Provider API Limits

To reduce provider API hits for large Terraform scripts, you can implement the following strategies:

Data sources

Use data sources to fetch data from the provider only when necessary
Avoid creating new resources every time

Here's an example code to use data sources:

data "aws_ami" "example" {
  most_recent = true

  filter {
    name   = "name"
    values = ["ubuntu/images/hvm-ssd/ubuntu-focal-20.04-amd64-server-*"]
  }

  owners = ["099720109477"]
}

resource "aws_instance" "example" {
  ami           = data.aws_ami.example.id
  instance_type = "t2.micro"

  # ...
}

In this example, the data source "aws_ami" fetches the ID of the latest Ubuntu AMI from AWS. The resource "aws_instance" then uses this ID to create an instance, reducing the number of API calls made to the provider.

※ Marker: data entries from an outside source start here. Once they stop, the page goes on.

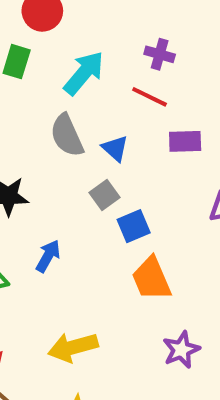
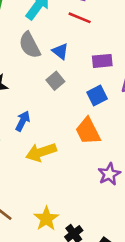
purple rectangle: (185, 141) -> (102, 61), moved
blue square: (134, 226) -> (97, 96), moved
yellow arrow: (73, 347) -> (41, 152), moved

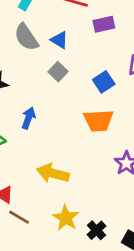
purple rectangle: (102, 61) -> (104, 24), moved
orange trapezoid: (88, 131) -> (99, 121), turned -60
yellow arrow: (41, 152) -> (53, 173), moved, turned 40

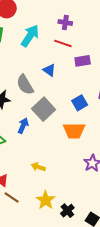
gray semicircle: (26, 37) -> (25, 85), moved
gray square: (58, 72) -> (44, 109), moved, size x1.6
yellow arrow: (53, 173) -> (38, 167), size x0.6

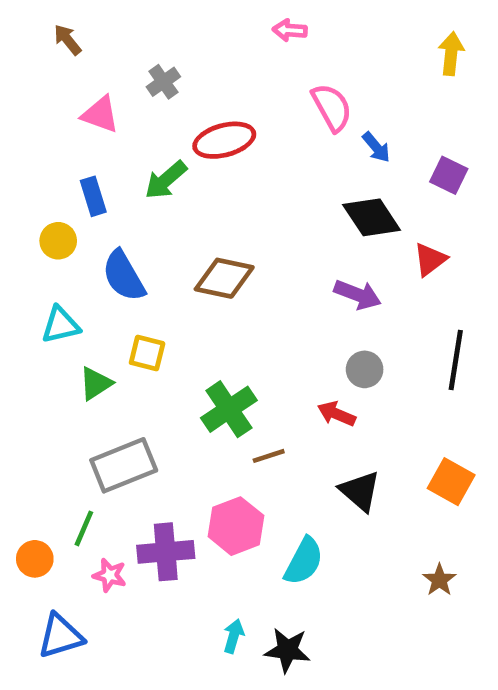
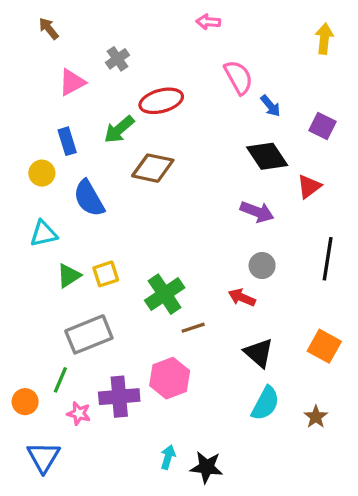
pink triangle: (100, 114) -> (72, 82), turned -48
brown diamond: (224, 278) -> (153, 168), moved
yellow square: (147, 353) -> (106, 274), moved, turned -32
cyan semicircle: (304, 561) -> (265, 403), moved
blue triangle: (61, 636) -> (44, 457), turned -42

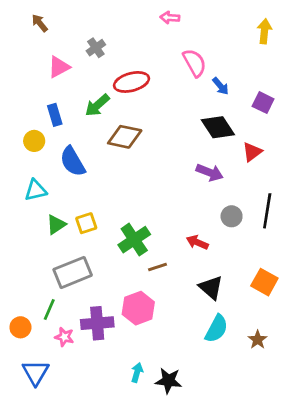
gray circle: (262, 266) -> (232, 216), moved

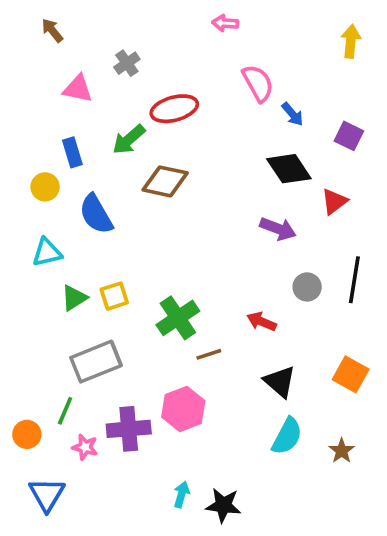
pink triangle: (59, 67) -> (78, 89), turned 40

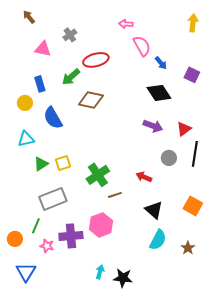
pink arrow: (225, 23) -> (126, 24), moved
red triangle: (334, 201) -> (184, 129), moved

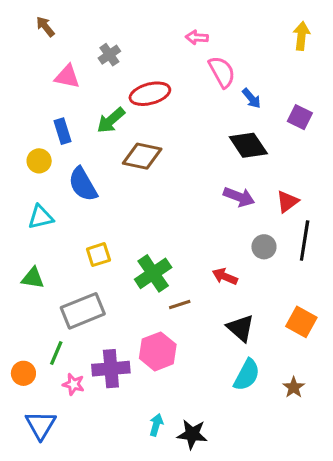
green triangle: (41, 164) -> (33, 278), moved, turned 42

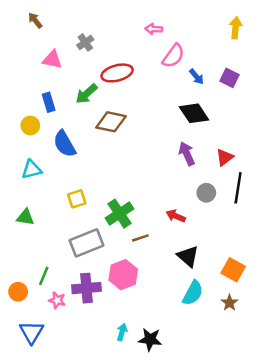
pink semicircle: (222, 72) -> (173, 56), turned 65
purple square: (300, 117) -> (229, 78), moved
purple arrow: (239, 197) -> (187, 154), turned -135
gray rectangle: (83, 311) -> (87, 243), moved
orange square: (301, 322) -> (233, 270), moved

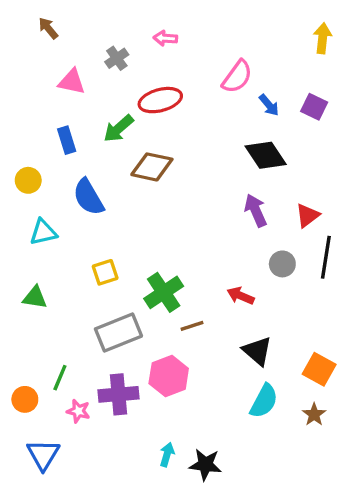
pink arrow: (154, 29) -> (165, 38), moved
yellow circle: (30, 126) -> (28, 180), moved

By using data sources, you can minimize API limits and optimize the performance of your Terraform scripts.

Caching

Use Terraform's built-in caching, which stores resource state locally and can speed up plan operations.
Use external caching solutions, such as Redis or Memcached, to store frequently accessed data and reduce the number of API calls made.
Consider using a content delivery network (CDN) to cache provider API responses and reduce latency.

Example code to enable Terraform's built-in caching:

terraform {
  backend "local" {
    path = "terraform.tfstate"
  }

  required_providers {
    aws = {
      source = "hashicorp/aws"
      version = "~> 3.0"
    }
  }

  provider "aws" {
    region = "us-west-2"
    # Enable caching for the AWS provider
    max_retries = 2
    retry_sleep = 5s
    retryable_errors = [
      "Throttling",
      "RequestLimitExceeded",
    ]
  }
}

Dependencies

Terraform dependencies reduce the number of failed API calls
Without dependencies, Terraform might try to create the Subnet before the VPC, resulting in a failed API call
Terraform would have to retry the creation of the Subnet after the VPC has been created, resulting in two API calls: one failed and one successful
Terraform automatically determines dependencies between resources based on the attributes used
For example, if the ID of a VPC (aws_vpc.example.id) is used while creating a Subnet, Terraform understands that the Subnet depends on the VPC
In certain complex scenarios, you might need to use the depends_on argument to explicitly specify additional dependencies

Use Workspaces

Terraform Workspaces allow you to maintain separate state files for different environments (like dev, staging, and prod). This can help to segregate API requests.

Splitting Up Your Infrastructure

It may be beneficial to split up your infrastructure into smaller, more manageable chunks. This can help reduce the number of API calls made in any single terraform apply or terraform plan command.

Parallelism Option

you'd utilize the -parallelism option provided by Terraform during commands like apply or plan. This controls the maximum number of concurrent operations as Terraform walks your resources graph. By default, this is set to 10.

If you're experiencing issues with rate limits with your AWS provider, you might want to lower this number to limit the number of concurrent operations interacting with the AWS API.

Example:

bashCopy code
terraform apply -parallelism=5

This command will limit Terraform to use only 5 concurrent operations.

Please note that reducing the parallelism will slow down the Terraform operation because fewer operations are happening at once, but it can help avoid rate limits on the provider side.

However, using -parallelism is more of a mitigation step when you are already hitting rate limits. The long-term solution would be to optimize your Terraform configurations and scripts and to have a discussion with your cloud provider to potentially increase the rate limits if possible.

Use Resource Targeting Judiciously

Terraform has an option target=resource that allows you to specify individual resources to apply. You can use this option to limit the number of resources that Terraform tries to change at once, thus limiting the number of API calls.

Leverage Provisioners Wisely

Provisioners are used as a last resort when specific actions need to be taken on local or remote machines. Avoiding them or using them wisely can also help in reducing API calls.

Provisioners in Terraform are used as a last resort when you need to execute scripts or specific actions on the local machine or on the remote machine. However, if you are not careful, they can lead to some issues, including the risk of running into API rate limits. The best practice is to try to do as much as possible using Terraform resources and data sources, and avoid using provisioners if possible.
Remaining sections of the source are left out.